--- AVAILABLE RECORDS Enclosed Below ---

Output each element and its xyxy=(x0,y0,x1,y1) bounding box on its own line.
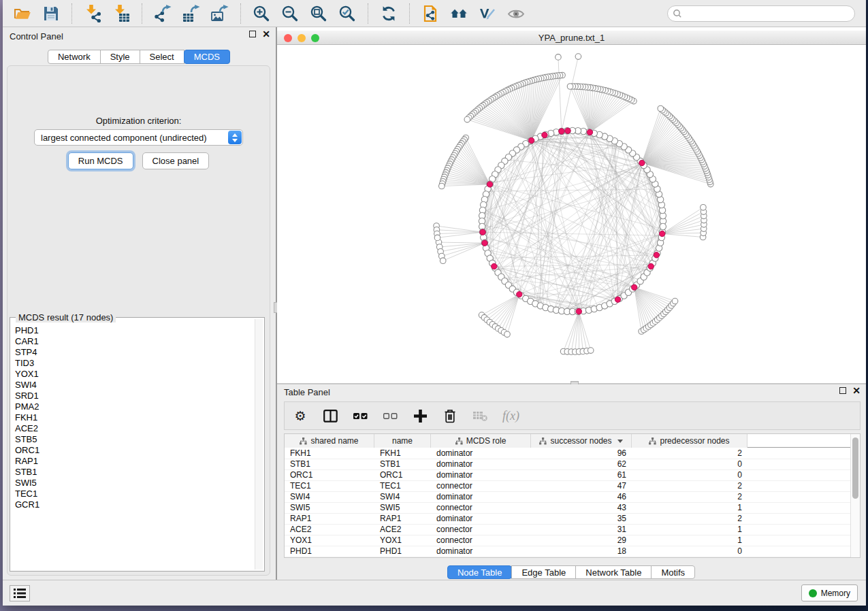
memory-button[interactable]: Memory xyxy=(801,584,858,601)
table-cell[interactable]: 96 xyxy=(531,448,632,459)
table-cell[interactable]: 0 xyxy=(632,459,748,469)
table-cell[interactable]: SWI4 xyxy=(374,492,431,502)
table-cell[interactable]: ACE2 xyxy=(374,525,431,535)
table-cell[interactable]: FKH1 xyxy=(374,448,431,459)
export-table-button[interactable] xyxy=(180,3,203,24)
table-cell[interactable]: TEC1 xyxy=(285,481,374,491)
table-cell[interactable]: 35 xyxy=(531,514,632,524)
column-header-name[interactable]: name xyxy=(374,434,431,448)
table-cell[interactable]: SWI5 xyxy=(374,503,431,513)
table-cell[interactable]: ORC1 xyxy=(285,470,374,480)
mcds-result-item[interactable]: STB1 xyxy=(12,467,254,478)
table-row[interactable]: TEC1TEC1connector472 xyxy=(285,481,850,492)
table-scrollbar-thumb[interactable] xyxy=(852,437,858,499)
table-cell[interactable]: connector xyxy=(431,503,531,513)
table-cell[interactable]: RAP1 xyxy=(285,514,374,524)
table-cell[interactable]: YOX1 xyxy=(374,535,431,546)
table-cell[interactable]: connector xyxy=(431,481,531,491)
table-row[interactable]: ACE2ACE2connector311 xyxy=(285,525,850,535)
table-cell[interactable]: FKH1 xyxy=(285,448,374,459)
zoom-out-button[interactable] xyxy=(278,3,302,24)
table-cell[interactable]: 0 xyxy=(632,546,748,557)
mcds-result-item[interactable]: GCR1 xyxy=(12,499,254,510)
table-cell[interactable]: SWI4 xyxy=(285,492,374,502)
table-cell[interactable]: 1 xyxy=(632,525,748,535)
table-cell[interactable]: PHD1 xyxy=(285,546,374,557)
table-cell[interactable]: dominator xyxy=(431,448,531,459)
run-mcds-button[interactable]: Run MCDS xyxy=(68,152,133,169)
tab-mcds[interactable]: MCDS xyxy=(184,50,230,64)
mcds-list-scrollbar[interactable] xyxy=(255,319,263,569)
tab-edge-table[interactable]: Edge Table xyxy=(511,565,576,579)
network-canvas[interactable] xyxy=(277,45,866,383)
zoom-fit-button[interactable] xyxy=(307,3,330,24)
import-network-button[interactable] xyxy=(81,3,104,24)
table-cell[interactable]: dominator xyxy=(431,546,531,557)
mcds-result-item[interactable]: FKH1 xyxy=(12,412,254,423)
table-cell[interactable]: dominator xyxy=(431,514,531,524)
mcds-result-item[interactable]: CAR1 xyxy=(12,336,254,347)
mcds-result-item[interactable]: SWI4 xyxy=(12,380,254,391)
deselect-all-button[interactable] xyxy=(383,407,398,425)
table-cell[interactable]: YOX1 xyxy=(285,535,374,546)
mcds-result-item[interactable]: STP4 xyxy=(12,347,254,358)
close-panel-icon[interactable]: ✕ xyxy=(262,31,270,37)
column-header-MCDS-role[interactable]: MCDS role xyxy=(431,434,531,448)
close-table-panel-icon[interactable]: ✕ xyxy=(852,387,861,394)
table-row[interactable]: STB1STB1dominator620 xyxy=(285,459,850,470)
add-column-button[interactable] xyxy=(413,407,428,425)
table-cell[interactable]: STB1 xyxy=(374,459,431,469)
mcds-result-item[interactable]: TID3 xyxy=(12,358,254,369)
mcds-result-item[interactable]: ACE2 xyxy=(12,423,254,434)
network-view[interactable] xyxy=(277,45,866,383)
home-button[interactable] xyxy=(447,3,470,24)
table-cell[interactable]: 29 xyxy=(531,535,632,546)
table-cell[interactable]: 61 xyxy=(531,470,632,480)
export-image-button[interactable] xyxy=(208,3,231,24)
table-row[interactable]: RAP1RAP1dominator352 xyxy=(285,514,850,525)
column-header-predecessor-nodes[interactable]: predecessor nodes xyxy=(632,434,748,448)
table-cell[interactable]: TEC1 xyxy=(374,481,431,491)
zoom-selected-button[interactable] xyxy=(336,3,359,24)
table-cell[interactable]: dominator xyxy=(431,459,531,469)
table-cell[interactable]: connector xyxy=(431,535,531,546)
tab-style[interactable]: Style xyxy=(100,50,140,64)
table-row[interactable]: SWI4SWI4dominator462 xyxy=(285,492,850,503)
zoom-in-button[interactable] xyxy=(250,3,273,24)
column-header-successor-nodes[interactable]: successor nodes xyxy=(531,434,632,448)
share-network-file-button[interactable] xyxy=(419,3,442,24)
table-cell[interactable]: 0 xyxy=(632,470,748,480)
table-cell[interactable]: connector xyxy=(431,525,531,535)
mcds-result-item[interactable]: ORC1 xyxy=(12,445,254,456)
table-cell[interactable]: 18 xyxy=(531,546,632,557)
table-cell[interactable]: 2 xyxy=(632,492,748,502)
network-window-titlebar[interactable]: YPA_prune.txt_1 xyxy=(277,31,866,45)
export-network-button[interactable] xyxy=(151,3,174,24)
tab-node-table[interactable]: Node Table xyxy=(447,565,513,579)
search-input[interactable] xyxy=(682,7,854,20)
table-settings-button[interactable]: ⚙ xyxy=(293,407,308,425)
column-header-shared-name[interactable]: shared name xyxy=(285,434,374,448)
table-cell[interactable]: RAP1 xyxy=(374,514,431,524)
table-cell[interactable]: 43 xyxy=(531,503,632,513)
mcds-result-item[interactable]: RAP1 xyxy=(12,456,254,467)
table-cell[interactable]: dominator xyxy=(431,492,531,502)
mcds-result-item[interactable]: SWI5 xyxy=(12,478,254,489)
toggle-visibility-button[interactable] xyxy=(504,3,528,24)
optimization-criterion-select[interactable]: largest connected component (undirected) xyxy=(34,129,243,146)
delete-column-button[interactable] xyxy=(443,407,457,425)
table-cell[interactable]: 62 xyxy=(531,459,632,469)
table-cell[interactable]: 2 xyxy=(632,481,748,491)
task-history-button[interactable] xyxy=(10,585,30,601)
tab-network[interactable]: Network xyxy=(48,50,101,64)
table-row[interactable]: PHD1PHD1dominator180 xyxy=(285,546,850,557)
mcds-result-item[interactable]: TEC1 xyxy=(12,489,254,499)
mcds-result-item[interactable]: PHD1 xyxy=(12,325,254,336)
close-panel-button[interactable]: Close panel xyxy=(142,152,210,169)
table-cell[interactable]: dominator xyxy=(431,470,531,480)
save-session-button[interactable] xyxy=(39,3,63,24)
tab-motifs[interactable]: Motifs xyxy=(651,565,695,579)
select-all-button[interactable] xyxy=(353,407,368,425)
table-cell[interactable]: 2 xyxy=(632,514,748,524)
open-session-button[interactable] xyxy=(11,3,34,24)
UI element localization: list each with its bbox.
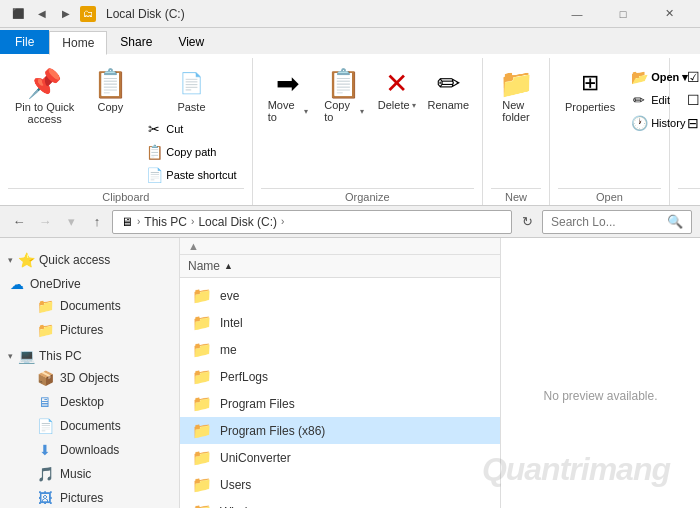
rename-icon: ✏ bbox=[430, 67, 466, 99]
rename-button[interactable]: ✏ Rename bbox=[423, 62, 474, 116]
sidebar-item-pictures2[interactable]: 🖼 Pictures bbox=[0, 486, 179, 508]
onedrive-label: OneDrive bbox=[30, 277, 81, 291]
back-button[interactable]: ← bbox=[8, 211, 30, 233]
sidebar-item-desktop[interactable]: 🖥 Desktop bbox=[0, 390, 179, 414]
select-all-icon: ☑ bbox=[685, 69, 700, 85]
quick-access-btn1[interactable]: ⬛ bbox=[8, 4, 28, 24]
forward-button[interactable]: → bbox=[34, 211, 56, 233]
main-content: ▾ ⭐ Quick access ☁ OneDrive 📁 Documents … bbox=[0, 238, 700, 508]
file-row-users[interactable]: 📁 Users bbox=[180, 471, 500, 498]
file-row-uniconverter[interactable]: 📁 UniConverter bbox=[180, 444, 500, 471]
paste-shortcut-button[interactable]: 📄 Paste shortcut bbox=[139, 164, 243, 186]
move-to-arrow: ▾ bbox=[304, 107, 308, 116]
name-column-header: Name bbox=[188, 259, 220, 273]
maximize-button[interactable]: □ bbox=[600, 0, 646, 28]
invert-selection-icon: ⊟ bbox=[685, 115, 700, 131]
quick-access-btn3[interactable]: ▶ bbox=[56, 4, 76, 24]
sidebar-item-this-pc[interactable]: ▾ 💻 This PC bbox=[0, 342, 179, 366]
music-icon: 🎵 bbox=[36, 466, 54, 482]
move-to-button[interactable]: ➡ Move to ▾ bbox=[261, 62, 316, 128]
sort-arrow-row: ▲ bbox=[180, 238, 500, 255]
invert-selection-button[interactable]: ⊟ Invert selection bbox=[678, 112, 700, 134]
search-icon: 🔍 bbox=[667, 214, 683, 229]
copy-button[interactable]: 📋 Copy bbox=[83, 62, 137, 118]
refresh-button[interactable]: ↻ bbox=[516, 211, 538, 233]
tab-file[interactable]: File bbox=[0, 30, 49, 54]
select-all-button[interactable]: ☑ Select all bbox=[678, 66, 700, 88]
clipboard-items: 📌 Pin to Quickaccess 📋 Copy 📄 Paste ✂ Cu… bbox=[8, 58, 244, 188]
quick-access-label: Quick access bbox=[39, 253, 110, 267]
documents2-icon: 📄 bbox=[36, 418, 54, 434]
file-row-me[interactable]: 📁 me bbox=[180, 336, 500, 363]
copy-label: Copy bbox=[97, 101, 123, 113]
paste-shortcut-icon: 📄 bbox=[146, 167, 162, 183]
delete-icon: ✕ bbox=[379, 67, 415, 99]
file-row-windows[interactable]: 📁 Windows bbox=[180, 498, 500, 508]
copy-to-button[interactable]: 📋 Copy to ▾ bbox=[317, 62, 370, 128]
preview-pane: No preview available. bbox=[500, 238, 700, 508]
minimize-button[interactable]: — bbox=[554, 0, 600, 28]
file-row-program-files[interactable]: 📁 Program Files bbox=[180, 390, 500, 417]
copy-to-label: Copy to bbox=[324, 99, 357, 123]
file-row-eve[interactable]: 📁 eve bbox=[180, 282, 500, 309]
documents-icon: 📁 bbox=[36, 298, 54, 314]
music-label: Music bbox=[60, 467, 91, 481]
documents2-label: Documents bbox=[60, 419, 121, 433]
quick-access-btn2[interactable]: ◀ bbox=[32, 4, 52, 24]
recent-locations-button[interactable]: ▾ bbox=[60, 211, 82, 233]
properties-button[interactable]: ⊞ Properties bbox=[558, 62, 622, 118]
file-name-program-files: Program Files bbox=[220, 397, 295, 411]
tab-view[interactable]: View bbox=[165, 30, 217, 54]
properties-label: Properties bbox=[565, 101, 615, 113]
copy-path-label: Copy path bbox=[166, 146, 216, 158]
onedrive-icon: ☁ bbox=[8, 276, 26, 292]
file-row-program-files-x86[interactable]: 📁 Program Files (x86) bbox=[180, 417, 500, 444]
cut-icon: ✂ bbox=[146, 121, 162, 137]
copy-icon: 📋 bbox=[94, 67, 126, 99]
new-items: 📁 Newfolder bbox=[491, 58, 541, 188]
up-button[interactable]: ↑ bbox=[86, 211, 108, 233]
file-name-intel: Intel bbox=[220, 316, 243, 330]
cut-button[interactable]: ✂ Cut bbox=[139, 118, 243, 140]
sidebar-item-downloads[interactable]: ⬇ Downloads bbox=[0, 438, 179, 462]
file-icon-program-files-x86: 📁 bbox=[192, 421, 212, 440]
file-row-intel[interactable]: 📁 Intel bbox=[180, 309, 500, 336]
quick-access-icon: ⭐ bbox=[17, 252, 35, 268]
downloads-icon: ⬇ bbox=[36, 442, 54, 458]
paste-button[interactable]: 📄 Paste bbox=[139, 62, 243, 118]
sidebar-item-documents2[interactable]: 📄 Documents bbox=[0, 414, 179, 438]
address-path[interactable]: 🖥 › This PC › Local Disk (C:) › bbox=[112, 210, 512, 234]
new-label: New bbox=[491, 188, 541, 205]
ribbon-section-new: 📁 Newfolder New bbox=[483, 58, 550, 205]
path-arrow3: › bbox=[281, 216, 284, 227]
paste-shortcut-label: Paste shortcut bbox=[166, 169, 236, 181]
preview-text: No preview available. bbox=[543, 389, 657, 403]
file-row-perflogs[interactable]: 📁 PerfLogs bbox=[180, 363, 500, 390]
search-box[interactable]: 🔍 bbox=[542, 210, 692, 234]
pin-to-quick-access-button[interactable]: 📌 Pin to Quickaccess bbox=[8, 62, 81, 130]
delete-button[interactable]: ✕ Delete ▾ bbox=[373, 62, 421, 116]
desktop-label: Desktop bbox=[60, 395, 104, 409]
move-to-label-row: Move to ▾ bbox=[268, 99, 309, 123]
sidebar-item-3d-objects[interactable]: 📦 3D Objects bbox=[0, 366, 179, 390]
file-list-area: ▲ Name ▲ 📁 eve 📁 Intel 📁 me 📁 PerfLogs 📁… bbox=[180, 238, 500, 508]
edit-label: Edit bbox=[651, 94, 670, 106]
select-none-button[interactable]: ☐ Select none bbox=[678, 89, 700, 111]
copy-path-button[interactable]: 📋 Copy path bbox=[139, 141, 243, 163]
file-list-header: Name ▲ bbox=[180, 255, 500, 278]
sidebar-item-documents[interactable]: 📁 Documents bbox=[0, 294, 179, 318]
documents-label: Documents bbox=[60, 299, 121, 313]
delete-label: Delete bbox=[378, 99, 410, 111]
new-folder-button[interactable]: 📁 Newfolder bbox=[491, 62, 541, 128]
search-input[interactable] bbox=[551, 215, 663, 229]
close-button[interactable]: ✕ bbox=[646, 0, 692, 28]
sidebar-item-pictures[interactable]: 📁 Pictures bbox=[0, 318, 179, 342]
tab-home[interactable]: Home bbox=[49, 31, 107, 55]
ribbon: 📌 Pin to Quickaccess 📋 Copy 📄 Paste ✂ Cu… bbox=[0, 54, 700, 206]
tab-share[interactable]: Share bbox=[107, 30, 165, 54]
sidebar-item-quick-access[interactable]: ▾ ⭐ Quick access bbox=[0, 246, 179, 270]
pictures-icon: 📁 bbox=[36, 322, 54, 338]
select-label: Select bbox=[678, 188, 700, 205]
sidebar-item-onedrive[interactable]: ☁ OneDrive bbox=[0, 270, 179, 294]
sidebar-item-music[interactable]: 🎵 Music bbox=[0, 462, 179, 486]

--- End of Enclosed AVAILABLE RECORDS ---

▸ **PROMPT**
Anywhere the listing shows the word "properties", copy the full line.

▸ **THE COMPLETED TASK**
properties-button[interactable]: ⊞ Properties bbox=[558, 62, 622, 118]
properties-label: Properties bbox=[565, 101, 615, 113]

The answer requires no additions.